2. Specifically, personal data provided by the CLIENT will be processed, in order to undertake CRIF activities, for the following purposes:
   • in order to fulfill legal obligations arising from, inter alia, statutory, tax and accounting laws;
   • for the administrative management of the relationship and to evaluate the regularity occurred in the registration process;
   • for the fulfillment of obligations deriving from contractual obligations, including transfer of personal data to CRIF Group subsidiaries either into and out the European Union;
   • to assert or defend a right in court or out of court;
   • for anything that may arise directly or indirectly from the existing or future relationship with CRIF;
   • as well as for statistical and market analysis purposes, sales information and/or promotional and/or marketing purposes, or initiatives related to the activities of CRIF, via e-mail, SMS or phone;
   • as well as for statistical and market analysis purposes, sales information and/or promotional and/or marketing purposes, or initiatives related to the activities of CRIF, via e-mail, SMS or phone, by other companies within the corporate group that CRIF belongs to, including extra-EU countries.

   The data shall be processed on the base of at least one of the lawful grounds pursuant to the article 6 of GDPR. In particular, the processing for the purposes indicated in article 2 points a), b), c), d) and e) does not required the data subject’s consent, because it is based on the article 6, lett. b (performance of a contract) and c (legal obligation) of GDPR. The processing pursuant article 2 points f) and g) is based on the article 6, lett. a (data subject’s consent).

3. These data will be stored partly in paper archives and partly in digital archives, in respect of the security measures set out in GDPR.
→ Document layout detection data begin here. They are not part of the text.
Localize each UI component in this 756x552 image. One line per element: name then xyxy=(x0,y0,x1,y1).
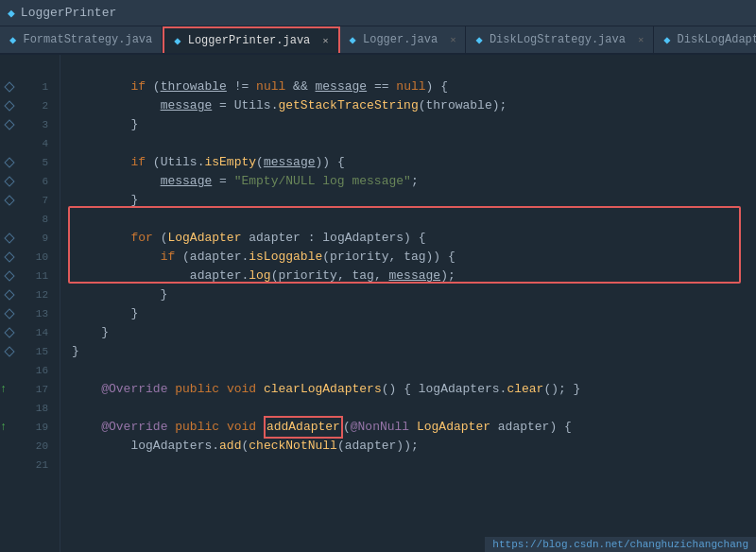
tab-icon-dla: ◆ xyxy=(663,33,670,47)
code-line xyxy=(72,210,756,229)
gutter-icon-row xyxy=(0,134,19,153)
breakpoint-diamond xyxy=(4,195,14,205)
tab-close-logger[interactable]: ✕ xyxy=(450,34,455,45)
code-line-if: if (adapter.isLoggable(priority, tag)) { xyxy=(72,248,756,267)
editor: ↑ ↑ 1 2 3 4 5 6 7 8 9 10 11 12 13 14 15 … xyxy=(0,55,756,552)
gutter-icon-row xyxy=(0,342,19,361)
gutter-icon-row xyxy=(0,323,19,342)
code-line: } xyxy=(72,285,756,304)
gutter-icon-row xyxy=(0,304,19,323)
gutter-icon-row xyxy=(0,96,19,115)
code-line-clearlogadapters: @Override public void clearLogAdapters()… xyxy=(72,380,756,399)
gutter-icon-row xyxy=(0,285,19,304)
breakpoint-diamond xyxy=(4,81,14,92)
left-gutter-icons: ↑ ↑ xyxy=(0,55,19,552)
line-num: 13 xyxy=(19,304,52,323)
breakpoint-diamond xyxy=(4,100,14,111)
line-num: 14 xyxy=(19,323,52,342)
line-num: 19 xyxy=(19,418,52,437)
breakpoint-diamond xyxy=(4,346,14,356)
line-num: 16 xyxy=(19,361,52,380)
line-num: 11 xyxy=(19,267,52,285)
code-line-log: adapter.log(priority, tag, message); xyxy=(72,267,756,285)
breakpoint-diamond xyxy=(4,157,14,167)
gutter-icon-row: ↑ xyxy=(0,418,19,437)
gutter-icon-row xyxy=(0,115,19,134)
line-num: 7 xyxy=(19,191,52,210)
gutter-icon-row xyxy=(0,210,19,229)
tab-disklogadapter[interactable]: ◆ DiskLogAdapter.java ✕ xyxy=(654,26,756,53)
code-line xyxy=(72,361,756,380)
gutter-icon-row xyxy=(0,153,19,172)
title-bar: ◆ LoggerPrinter xyxy=(0,0,756,26)
gutter-icon-row xyxy=(0,399,19,418)
tab-icon-dls: ◆ xyxy=(475,33,482,47)
gutter-icon-row xyxy=(0,172,19,191)
breakpoint-diamond xyxy=(4,176,14,186)
tab-icon-active: ◆ xyxy=(174,34,180,48)
code-line: } xyxy=(72,304,756,323)
addadapter-highlight: addAdapter xyxy=(264,416,343,439)
breakpoint-diamond xyxy=(4,119,14,129)
green-arrow-up-icon-2: ↑ xyxy=(0,421,7,434)
gutter-icon-row xyxy=(0,248,19,267)
gutter-icon-row xyxy=(0,229,19,248)
line-num: 9 xyxy=(19,229,52,248)
breakpoint-diamond xyxy=(4,327,14,337)
gutter-icon-row xyxy=(0,361,19,380)
line-num: 3 xyxy=(19,115,52,134)
line-numbers-gutter: 1 2 3 4 5 6 7 8 9 10 11 12 13 14 15 16 1… xyxy=(19,55,60,552)
tab-formatstrategy[interactable]: ◆ FormatStrategy.java xyxy=(0,26,163,53)
title-icon: ◆ xyxy=(8,6,15,21)
code-line-for: for (LogAdapter adapter : logAdapters) { xyxy=(72,229,756,248)
bottom-bar: https://blog.csdn.net/changhuzichangchan… xyxy=(485,537,756,552)
code-line: } xyxy=(72,115,756,134)
line-num xyxy=(19,59,52,78)
tab-icon-logger: ◆ xyxy=(350,33,356,47)
tab-loggerprinter[interactable]: ◆ LoggerPrinter.java ✕ xyxy=(163,26,339,53)
tab-icon: ◆ xyxy=(9,33,16,47)
tab-logger[interactable]: ◆ Logger.java ✕ xyxy=(340,26,467,53)
line-num: 17 xyxy=(19,380,52,399)
gutter-icon-row xyxy=(0,191,19,210)
line-num: 2 xyxy=(19,96,52,115)
line-num: 12 xyxy=(19,285,52,304)
tab-bar: ◆ FormatStrategy.java ◆ LoggerPrinter.ja… xyxy=(0,26,756,55)
code-line: if (throwable != null && message == null… xyxy=(72,78,756,96)
breakpoint-diamond xyxy=(4,251,14,262)
tab-disklogstrategy[interactable]: ◆ DiskLogStrategy.java ✕ xyxy=(466,26,654,53)
line-num: 15 xyxy=(19,342,52,361)
line-num: 6 xyxy=(19,172,52,191)
line-num: 8 xyxy=(19,210,52,229)
gutter-icon-row xyxy=(0,437,19,456)
code-line-addadapter: @Override public void addAdapter(@NonNul… xyxy=(72,418,756,437)
code-line: message = Utils.getStackTraceString(thro… xyxy=(72,96,756,115)
line-num: 5 xyxy=(19,153,52,172)
gutter-icon-row: ↑ xyxy=(0,380,19,399)
code-line xyxy=(72,134,756,153)
code-line: } xyxy=(72,342,756,361)
line-num: 18 xyxy=(19,399,52,418)
code-line: message = "Empty/NULL log message"; xyxy=(72,172,756,191)
tab-close-loggerprinter[interactable]: ✕ xyxy=(323,35,329,46)
code-line xyxy=(72,399,756,418)
title-text: LoggerPrinter xyxy=(21,6,116,20)
code-line xyxy=(72,59,756,78)
url-text: https://blog.csdn.net/changhuzichangchan… xyxy=(492,539,748,550)
tab-close-dls[interactable]: ✕ xyxy=(638,34,644,45)
line-num: 20 xyxy=(19,437,52,456)
breakpoint-diamond xyxy=(4,270,14,281)
green-arrow-up-icon: ↑ xyxy=(0,383,7,396)
code-line: logAdapters.add(checkNotNull(adapter)); xyxy=(72,437,756,456)
code-line: } xyxy=(72,323,756,342)
breakpoint-diamond xyxy=(4,308,14,319)
line-num: 1 xyxy=(19,78,52,96)
gutter-icon-row xyxy=(0,78,19,96)
code-line: if (Utils.isEmpty(message)) { xyxy=(72,153,756,172)
breakpoint-diamond xyxy=(4,289,14,300)
gutter-icon-row xyxy=(0,267,19,285)
code-line: } xyxy=(72,191,756,210)
gutter-icon-row xyxy=(0,59,19,78)
code-area[interactable]: if (throwable != null && message == null… xyxy=(60,55,756,552)
breakpoint-diamond xyxy=(4,233,14,243)
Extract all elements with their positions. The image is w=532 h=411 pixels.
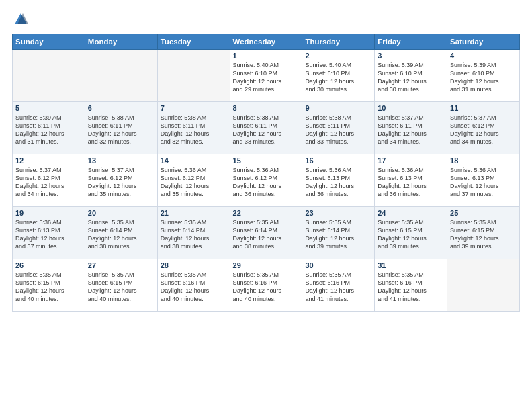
calendar-header-row: SundayMondayTuesdayWednesdayThursdayFrid… [13,34,520,50]
cell-content: Sunrise: 5:37 AM Sunset: 6:12 PM Dayligh… [15,166,82,199]
day-number: 9 [305,104,371,112]
calendar-cell: 7Sunrise: 5:38 AM Sunset: 6:11 PM Daylig… [157,102,230,154]
col-header-saturday: Saturday [447,34,520,50]
calendar-cell: 27Sunrise: 5:35 AM Sunset: 6:15 PM Dayli… [85,259,157,312]
day-number: 26 [15,261,82,269]
calendar-body: 1Sunrise: 5:40 AM Sunset: 6:10 PM Daylig… [13,50,520,312]
day-number: 4 [450,52,517,60]
calendar-cell [85,50,157,102]
calendar-week-row: 1Sunrise: 5:40 AM Sunset: 6:10 PM Daylig… [13,50,520,102]
calendar-cell: 20Sunrise: 5:35 AM Sunset: 6:14 PM Dayli… [85,207,157,259]
calendar-cell [13,50,85,102]
day-number: 5 [15,104,82,112]
cell-content: Sunrise: 5:40 AM Sunset: 6:10 PM Dayligh… [233,61,300,94]
cell-content: Sunrise: 5:36 AM Sunset: 6:13 PM Dayligh… [378,166,444,199]
cell-content: Sunrise: 5:38 AM Sunset: 6:11 PM Dayligh… [161,113,227,146]
cell-content: Sunrise: 5:38 AM Sunset: 6:11 PM Dayligh… [88,113,154,146]
cell-content: Sunrise: 5:36 AM Sunset: 6:12 PM Dayligh… [233,166,300,199]
day-number: 23 [305,209,371,217]
day-number: 11 [450,104,517,112]
calendar-cell: 21Sunrise: 5:35 AM Sunset: 6:14 PM Dayli… [157,207,230,259]
calendar-cell: 5Sunrise: 5:39 AM Sunset: 6:11 PM Daylig… [13,102,85,154]
calendar-cell: 3Sunrise: 5:39 AM Sunset: 6:10 PM Daylig… [375,50,447,102]
day-number: 14 [161,156,227,165]
day-number: 15 [233,156,300,165]
calendar-week-row: 5Sunrise: 5:39 AM Sunset: 6:11 PM Daylig… [13,102,520,154]
day-number: 13 [88,156,154,165]
cell-content: Sunrise: 5:35 AM Sunset: 6:14 PM Dayligh… [233,218,300,251]
calendar-cell: 14Sunrise: 5:36 AM Sunset: 6:12 PM Dayli… [157,154,230,207]
calendar-week-row: 26Sunrise: 5:35 AM Sunset: 6:15 PM Dayli… [13,259,520,312]
cell-content: Sunrise: 5:39 AM Sunset: 6:11 PM Dayligh… [15,113,82,146]
day-number: 8 [233,104,300,112]
cell-content: Sunrise: 5:37 AM Sunset: 6:11 PM Dayligh… [378,113,444,146]
calendar-cell: 22Sunrise: 5:35 AM Sunset: 6:14 PM Dayli… [230,207,302,259]
calendar-cell: 15Sunrise: 5:36 AM Sunset: 6:12 PM Dayli… [230,154,302,207]
calendar-cell: 8Sunrise: 5:38 AM Sunset: 6:11 PM Daylig… [230,102,302,154]
col-header-sunday: Sunday [13,34,85,50]
cell-content: Sunrise: 5:35 AM Sunset: 6:16 PM Dayligh… [161,271,227,304]
calendar-week-row: 12Sunrise: 5:37 AM Sunset: 6:12 PM Dayli… [13,154,520,207]
cell-content: Sunrise: 5:35 AM Sunset: 6:14 PM Dayligh… [161,218,227,251]
cell-content: Sunrise: 5:35 AM Sunset: 6:15 PM Dayligh… [450,218,517,251]
cell-content: Sunrise: 5:39 AM Sunset: 6:10 PM Dayligh… [378,61,444,94]
cell-content: Sunrise: 5:35 AM Sunset: 6:15 PM Dayligh… [378,218,444,251]
cell-content: Sunrise: 5:35 AM Sunset: 6:15 PM Dayligh… [88,271,154,304]
calendar-table: SundayMondayTuesdayWednesdayThursdayFrid… [12,34,520,312]
calendar-cell: 16Sunrise: 5:36 AM Sunset: 6:13 PM Dayli… [302,154,375,207]
cell-content: Sunrise: 5:35 AM Sunset: 6:16 PM Dayligh… [378,271,444,304]
cell-content: Sunrise: 5:35 AM Sunset: 6:14 PM Dayligh… [88,218,154,251]
calendar-cell: 18Sunrise: 5:36 AM Sunset: 6:13 PM Dayli… [447,154,520,207]
calendar-cell: 31Sunrise: 5:35 AM Sunset: 6:16 PM Dayli… [375,259,447,312]
cell-content: Sunrise: 5:37 AM Sunset: 6:12 PM Dayligh… [450,113,517,146]
logo-icon [13,12,28,27]
day-number: 12 [15,156,82,165]
calendar-cell: 12Sunrise: 5:37 AM Sunset: 6:12 PM Dayli… [13,154,85,207]
day-number: 18 [450,156,517,165]
calendar-cell: 29Sunrise: 5:35 AM Sunset: 6:16 PM Dayli… [230,259,302,312]
header [12,12,520,27]
calendar-cell: 4Sunrise: 5:39 AM Sunset: 6:10 PM Daylig… [447,50,520,102]
day-number: 1 [233,52,300,60]
col-header-monday: Monday [85,34,157,50]
cell-content: Sunrise: 5:35 AM Sunset: 6:14 PM Dayligh… [305,218,371,251]
cell-content: Sunrise: 5:38 AM Sunset: 6:11 PM Dayligh… [233,113,300,146]
calendar-cell: 11Sunrise: 5:37 AM Sunset: 6:12 PM Dayli… [447,102,520,154]
calendar-cell: 10Sunrise: 5:37 AM Sunset: 6:11 PM Dayli… [375,102,447,154]
cell-content: Sunrise: 5:35 AM Sunset: 6:15 PM Dayligh… [15,271,82,304]
day-number: 25 [450,209,517,217]
day-number: 30 [305,261,371,269]
calendar-cell: 13Sunrise: 5:37 AM Sunset: 6:12 PM Dayli… [85,154,157,207]
day-number: 3 [378,52,444,60]
day-number: 24 [378,209,444,217]
calendar-cell: 23Sunrise: 5:35 AM Sunset: 6:14 PM Dayli… [302,207,375,259]
cell-content: Sunrise: 5:35 AM Sunset: 6:16 PM Dayligh… [305,271,371,304]
day-number: 6 [88,104,154,112]
cell-content: Sunrise: 5:35 AM Sunset: 6:16 PM Dayligh… [233,271,300,304]
col-header-friday: Friday [375,34,447,50]
day-number: 22 [233,209,300,217]
col-header-thursday: Thursday [302,34,375,50]
calendar-cell: 9Sunrise: 5:38 AM Sunset: 6:11 PM Daylig… [302,102,375,154]
calendar-cell: 26Sunrise: 5:35 AM Sunset: 6:15 PM Dayli… [13,259,85,312]
cell-content: Sunrise: 5:36 AM Sunset: 6:12 PM Dayligh… [161,166,227,199]
col-header-wednesday: Wednesday [230,34,302,50]
cell-content: Sunrise: 5:36 AM Sunset: 6:13 PM Dayligh… [15,218,82,251]
day-number: 29 [233,261,300,269]
day-number: 10 [378,104,444,112]
day-number: 19 [15,209,82,217]
day-number: 17 [378,156,444,165]
cell-content: Sunrise: 5:38 AM Sunset: 6:11 PM Dayligh… [305,113,371,146]
cell-content: Sunrise: 5:40 AM Sunset: 6:10 PM Dayligh… [305,61,371,94]
calendar-cell [447,259,520,312]
cell-content: Sunrise: 5:39 AM Sunset: 6:10 PM Dayligh… [450,61,517,94]
day-number: 16 [305,156,371,165]
calendar-cell: 24Sunrise: 5:35 AM Sunset: 6:15 PM Dayli… [375,207,447,259]
calendar-cell [157,50,230,102]
calendar-cell: 30Sunrise: 5:35 AM Sunset: 6:16 PM Dayli… [302,259,375,312]
calendar-cell: 17Sunrise: 5:36 AM Sunset: 6:13 PM Dayli… [375,154,447,207]
day-number: 21 [161,209,227,217]
calendar-cell: 28Sunrise: 5:35 AM Sunset: 6:16 PM Dayli… [157,259,230,312]
cell-content: Sunrise: 5:36 AM Sunset: 6:13 PM Dayligh… [450,166,517,199]
calendar-cell: 25Sunrise: 5:35 AM Sunset: 6:15 PM Dayli… [447,207,520,259]
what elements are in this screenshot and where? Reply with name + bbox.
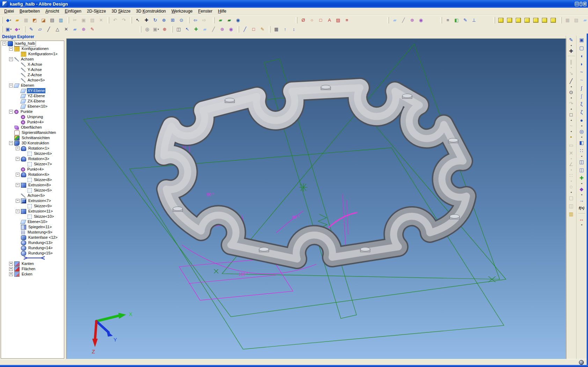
show-planes[interactable]: ▰ (201, 26, 209, 33)
point-tool[interactable]: ✚ (567, 47, 575, 55)
sketch-text[interactable]: A (325, 16, 333, 24)
flyout-arrow[interactable]: ◂ (581, 193, 582, 196)
expand-toggle-ebenen[interactable]: − (9, 84, 13, 87)
helix-boss[interactable]: ξ (578, 100, 586, 108)
expand-toggle-extrusion-8[interactable]: − (16, 183, 20, 187)
menu-hilfe[interactable]: Hilfe (215, 8, 229, 14)
tree-item-rundung-14[interactable]: Rundung<14> (1, 245, 64, 251)
tree-item-ecken[interactable]: +Ecken (1, 272, 64, 277)
selection-mode-dropdown-arrow[interactable]: ▾ (10, 28, 12, 31)
project-to-sketch[interactable]: ↑ (281, 26, 289, 33)
menu-einf-gen[interactable]: Einfügen (62, 8, 84, 14)
point-snap[interactable]: ⊕ (161, 26, 169, 33)
selection-mode[interactable]: ▣▾ (5, 26, 13, 33)
flyout-arrow[interactable]: ◂ (571, 85, 572, 88)
flyout-arrow[interactable]: ◂ (581, 135, 582, 138)
insert-axis[interactable]: ╱ (399, 16, 407, 24)
filter-sketches[interactable]: ✎ (27, 26, 35, 33)
tree-item-fl-chen[interactable]: +Flächen (1, 266, 64, 272)
tree-item-achse-5[interactable]: Achse<5> (1, 78, 64, 83)
shape-selection-mode-dropdown-arrow[interactable]: ▾ (19, 28, 20, 31)
filter-points[interactable]: ⊕ (80, 26, 88, 33)
tool-cylinder[interactable]: ◎ (143, 26, 151, 33)
minimize-button[interactable]: — (575, 2, 579, 6)
insert-surface[interactable]: ◉ (417, 16, 425, 24)
tree-item-rotation-6[interactable]: −Rotation<6> (1, 172, 64, 177)
flyout-arrow[interactable]: ◂ (571, 118, 572, 122)
loft-boss[interactable]: ∫ (578, 84, 586, 92)
pattern-3d[interactable]: ∷ (578, 146, 586, 154)
tree-item-3d-konstruktion[interactable]: −3D Konstruktion (1, 141, 64, 146)
flyout-arrow[interactable]: ◂ (571, 96, 572, 99)
view-front[interactable] (497, 16, 505, 24)
view-right[interactable] (523, 16, 531, 24)
grid-snap[interactable]: ▦ (272, 26, 280, 33)
sweep-cut[interactable]: ~ (578, 76, 586, 84)
tree-item-rotation-3[interactable]: −Rotation<3> (1, 156, 64, 161)
tree-item-zx-ebene[interactable]: ZX-Ebene (1, 99, 64, 104)
expand-toggle-kaefig-halb[interactable]: − (2, 42, 6, 45)
view-isometric[interactable] (549, 16, 557, 24)
mirror-3d[interactable]: ◫ (578, 158, 586, 166)
filter-planes[interactable]: ▰ (71, 26, 79, 33)
view-bottom[interactable] (541, 16, 549, 24)
expand-toggle-3d-konstruktion[interactable]: − (9, 141, 13, 145)
region-select-tool[interactable]: ◌ (567, 182, 575, 190)
quick-render[interactable]: ◉ (234, 16, 242, 24)
tree-item-konfiguration-1[interactable]: Konfiguration<1> (1, 51, 64, 57)
plane-toggle-front[interactable]: ▰ (216, 16, 225, 24)
open-file[interactable]: ▰ (13, 16, 21, 24)
flyout-arrow[interactable]: ◂ (581, 154, 582, 158)
show-points[interactable]: ⊕ (218, 26, 226, 33)
tree-item-extrusion-11[interactable]: −Extrusion<11> (1, 209, 64, 214)
expand-toggle-fl-chen[interactable]: + (9, 267, 13, 271)
menu-ansicht[interactable]: Ansicht (43, 8, 62, 14)
filter-lines[interactable]: ╱ (45, 26, 53, 33)
tree-item-konfigurationen[interactable]: −Konfigurationen (1, 46, 64, 51)
filter-annotations[interactable]: ✎ (88, 26, 96, 33)
tree-item-skizze-8[interactable]: Skizze<8> (1, 177, 64, 182)
revolve-cut[interactable]: ◗ (578, 60, 586, 68)
helix-cut[interactable]: ζ (578, 108, 586, 116)
tree-item-signierstiftansichten[interactable]: Signierstiftansichten (1, 130, 64, 135)
zoom-window-tool[interactable]: ⊞ (169, 16, 177, 24)
shell-tool[interactable]: ◎ (578, 127, 586, 135)
pan-tool[interactable]: ✚ (142, 16, 150, 24)
tree-item-rollback-bar[interactable] (1, 256, 64, 261)
filter-curves[interactable]: △ (53, 26, 61, 33)
expand-toggle-punkte[interactable]: − (9, 110, 13, 114)
loft-cut[interactable]: ∫ (578, 92, 586, 100)
tree-item-punkt-4[interactable]: Punkt<4> (1, 120, 64, 125)
tree-item-punkte[interactable]: −Punkte (1, 109, 64, 114)
menu-bearbeiten[interactable]: Bearbeiten (17, 8, 43, 14)
view-left[interactable] (514, 16, 522, 24)
fillet-3d[interactable]: ● (578, 116, 586, 124)
tree-item-rundung-13[interactable]: Rundung<13> (1, 240, 64, 245)
tree-item-kantenfase-12[interactable]: Kantenfase <12> (1, 235, 64, 240)
tree-item-ebene-10[interactable]: Ebene<10> (1, 104, 64, 109)
dimension-3d[interactable]: ↔ (578, 215, 586, 223)
tree-item-xy-ebene[interactable]: XY-Ebene (1, 88, 64, 93)
display-mode[interactable]: ▣▾ (152, 26, 160, 33)
extrude-boss[interactable]: ▣ (578, 36, 586, 44)
menu-2d-skizze[interactable]: 2D-Skizze (84, 8, 109, 14)
sketch-ellipse[interactable]: ○ (308, 16, 316, 24)
tree-item-skizze-5[interactable]: Skizze<5> (1, 188, 64, 193)
display-mode-dropdown-arrow[interactable]: ▾ (157, 28, 159, 31)
line-tool[interactable]: ╱ (567, 77, 575, 85)
tree-item-x-achse[interactable]: X-Achse (1, 62, 64, 67)
extrude-cut[interactable]: ▢ (578, 44, 586, 52)
shape-selection-mode[interactable]: ◆▾ (13, 26, 21, 33)
view-window[interactable]: ◫ (175, 26, 183, 33)
restore-button[interactable]: □ (580, 2, 582, 6)
tree-item-z-achse[interactable]: Z-Achse (1, 72, 64, 78)
tree-item-spiegeln-11[interactable]: Spiegeln<11> (1, 224, 64, 230)
tree-item-achse-5[interactable]: Achse<5> (1, 193, 64, 198)
show-axes[interactable]: ╱ (210, 26, 218, 33)
select-tool[interactable]: ↖ (134, 16, 142, 24)
zoom-in-tool[interactable]: ⊕ (160, 16, 168, 24)
insert-part[interactable]: ✚ (578, 174, 586, 182)
flyout-arrow[interactable]: ◂ (571, 107, 572, 110)
revolve-boss[interactable]: ◖ (578, 52, 586, 60)
close-button[interactable]: ✕ (583, 2, 587, 6)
4. Generally, the data provided by CRIF’s customer will not be transferred outside the European Union. However, with the objective of fulfilling this Contract, the data may be communicated to other companies within the corporate group that CRIF belongs to and to external companies whose work CRIF has to rely on in order to perform specific services, all, however, for the purposes of carrying out the work detailed in the Contract. The data in question can also be communicated and/or disclosed: a) in cases and to subjects provided for in the legislation; b) to external subjects that carry out specific tasks on behalf of CRIF in relation to the purposes detailed above; c) to law firms or external consultants in order to assert or defend a right in a court of law or out of court; d) to companies which CRIF control, are associated with, partly own, or companies which are shareholders in or control CRIF, or to its sales network (agents, dealers, distributors etc.) in relation to the purposes detailed above; e) to third party market operators that use the SkyMinder Service in relation to the objectives detailed above. For each service asked by CRIF’s customer CRIF will provide a specific privacy notice with a detail of the Countries where the data are transferred. However, when personal data will be transfer outside the European Union, the transfer will be put in place in accordance with previsions of GDPR and all applicable laws.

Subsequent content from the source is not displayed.